Total Questions: 100 | Time Suggested: 2 hours (120 minutes)



SECTION 1: SAFETY & INFECTION CONTROL (Questions 1–15)



Q1. A nurse is caring for a client on contact precautions for Clostridioides difficile (C. diff). Which action
by the nurse demonstrates correct infection control practice?

A. Removing gloves and washing hands with alcohol-based hand rub before leaving the room
B. Using a dedicated stethoscope that remains in the client's room
C. Wearing a surgical mask when entering the room
D. Placing the client in a negative pressure room

Correct Answer: B
Rationale: For contact precautions, equipment used for the client (stethoscope, blood pressure cuff)
should be dedicated to that client and remain in the room to prevent transmission to other patients.
Alcohol-based hand rub is ineffective against C. diff spores—soap and water must be used. Masks are
not required for contact precautions alone. Negative pressure is for airborne precautions (TB, measles,
chickenpox).



Q2. A nurse is preparing to administer medications to four clients. Which client should the nurse see
first?

A. A client requesting pain medication 30 minutes early
B. A client with a new order for IV antibiotics due in 1 hour
C. A client with a blood pressure of 88/52 mm Hg and heart rate of 118 bpm
D. A client ready for discharge teaching

,Correct Answer: C
Rationale: This client is hemodynamically unstable with hypotension and tachycardia, indicating possible
shock, bleeding, or severe dehydration. The nurse must assess this client first using the ABC priority
framework. The airway is not compromised, but breathing and circulation are threatened by low BP and
high HR. This is a priority over scheduled medications, pain management (non-urgent unless severe),
and discharge teaching.



Q3. [SELECT ALL THAT APPLY] A nurse is implementing standard precautions. Which actions are
required? (Select all that apply.)

A. Wearing gloves when touching blood, body fluids, or contaminated surfaces
B. Wearing a gown when there is risk of splashing blood or body fluids
C. Wearing a mask and eye protection during suctioning or procedures that generate splashes
D. Washing hands with soap and water after removing gloves
E. Placing all clients in private rooms
F. Using dedicated equipment for each client

Correct Answers: A, B, C, D
Rationale: Standard precautions apply to all clients regardless of diagnosis. Gloves (A), gowns (B), and
mask/eye protection (C) are used based on anticipated exposure to blood or body fluids. Hand hygiene
after glove removal (D) is essential because gloves have microtears. Private rooms (E) are transmission-
based precautions, not standard precautions. Dedicated equipment (F) is for contact precautions, not
standard precautions.



Q4. A nurse witnesses a client fall in the bathroom. After ensuring the client is safe, which action should
the nurse take next?

A. Complete the incident report before the end of the shift
B. Document the fall in the client's medical record
C. Notify the provider and family immediately
D. Reassess the client for injuries and vital signs

Correct Answer: D
Rationale: After ensuring immediate safety, the nurse must reassess the client for injuries (head trauma,
fractures, lacerations) and obtain vital signs to detect internal bleeding or shock. This follows the nursing
process: assessment comes before documentation, reporting, or notification. While incident reports (A)
and provider notification (C) are important, they follow the assessment that determines the urgency and
nature of injuries. Documentation (B) should be objective and factual, completed after assessment and
interventions.

,Q5. [ORDERED RESPONSE – PRIORITY] A fire breaks out in a client's room. Place the nurse's actions in
the correct order using the RACE protocol.

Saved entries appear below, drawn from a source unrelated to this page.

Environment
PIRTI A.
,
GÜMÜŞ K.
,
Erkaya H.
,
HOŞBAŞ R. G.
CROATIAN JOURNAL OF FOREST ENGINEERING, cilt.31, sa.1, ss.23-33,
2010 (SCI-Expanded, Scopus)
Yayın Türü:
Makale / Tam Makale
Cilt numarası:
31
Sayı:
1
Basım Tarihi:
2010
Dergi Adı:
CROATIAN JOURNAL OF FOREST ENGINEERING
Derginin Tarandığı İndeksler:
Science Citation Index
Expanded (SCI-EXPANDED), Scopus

1. Activate the fire alarm and call the hospital operator

2. Confine the fire by closing doors and windows

3. Evacuate clients from the immediate area

4. Extinguish the fire if small and contained, using PASS technique

Correct Answer: 1, 3, 2, 4
Rationale: RACE stands for Rescue, Alarm, Confine, Extinguish. First, rescue (evacuate) clients from
immediate danger (3). Then activate the alarm (1) to alert others and summon help. Confine the fire (2)
by closing doors and windows to limit oxygen and slow spread. Extinguish (4) only if the fire is small,
contained, and the nurse has a clear exit—never risk becoming trapped. This sequence prioritizes life
safety over property, following fire safety protocols for healthcare facilities.



Q6. A nurse is caring for a client who requires wrist restraints to prevent removal of a nasogastric tube.
Which nursing action is required by The Joint Commission?

A. Remove the restraints every 4 hours for range-of-motion exercises
B. Obtain a provider's order for restraints within 1 hour of application
C. Document the client's behavior every 15 minutes while in restraints
D. Release the restraints every 2 hours for toileting and meals

Correct Answer: B
Rationale: The Joint Commission requires a provider's order for restraints within 1 hour of application
for non-violent behavior (such as medical device removal). The order must specify the type of restraint,
reason, and duration. While ROM exercises (A), frequent documentation (C), and release for care (D) are
good practices, the 1-hour provider order is the specific regulatory requirement. Restraints are a last
resort after less restrictive alternatives have been attempted, and the nurse must reassess the need for
continued restraints regularly.



Q7. [DELEGATION TO UAP/LPN] A nurse is caring for a client who is on fall precautions. Which task is
appropriate to delegate to the UAP?

A. Assessing the client's risk for falls using the Morse Fall Scale
B. Keeping the call light within reach and ensuring the bed is in the lowest position
C. Teaching the client and family about fall prevention strategies
D. Evaluating the effectiveness of fall precaution interventions

, Correct Answer: B
Rationale: Keeping the call light within reach and the bed in the lowest position are task-oriented
interventions within UAP scope—environmental safety measures that prevent falls. Assessing fall risk (A)
requires nursing judgment and use of validated tools. Teaching (C) requires education skills and
knowledge of fall prevention principles. Evaluating effectiveness (D) is nursing assessment. The UAP
implements the environmental components of the fall prevention plan while the nurse manages
assessment, education, and evaluation.



Q8. A nurse sustains a needlestick injury while drawing blood from a client with unknown HIV status.
Which action should the nurse take first?

A. Complete the incident report and notify employee health
B. Wash the puncture site with soap and water
C. Squeeze the wound to express blood
D. Apply pressure and a bandage to the wound

Correct Answer: B
Rationale: Immediate washing with soap and water is the first and most important step after a
needlestick. This mechanical action removes contaminated blood and reduces viral load exposure.
Squeezing the wound (C) is no longer recommended as it may increase tissue damage and viral entry.
Pressure and bandage (D) follow washing. Incident reporting (A) is essential but does not take
precedence over immediate first aid. The nurse should then report to employee health for risk
assessment, baseline testing, and potential post-exposure prophylaxis within 2 hours.



Q9. [SELECT ALL THAT APPLY] A nurse is preparing to enter the room of a client with airborne
precautions for tuberculosis. Which PPE is required? (Select all that apply.)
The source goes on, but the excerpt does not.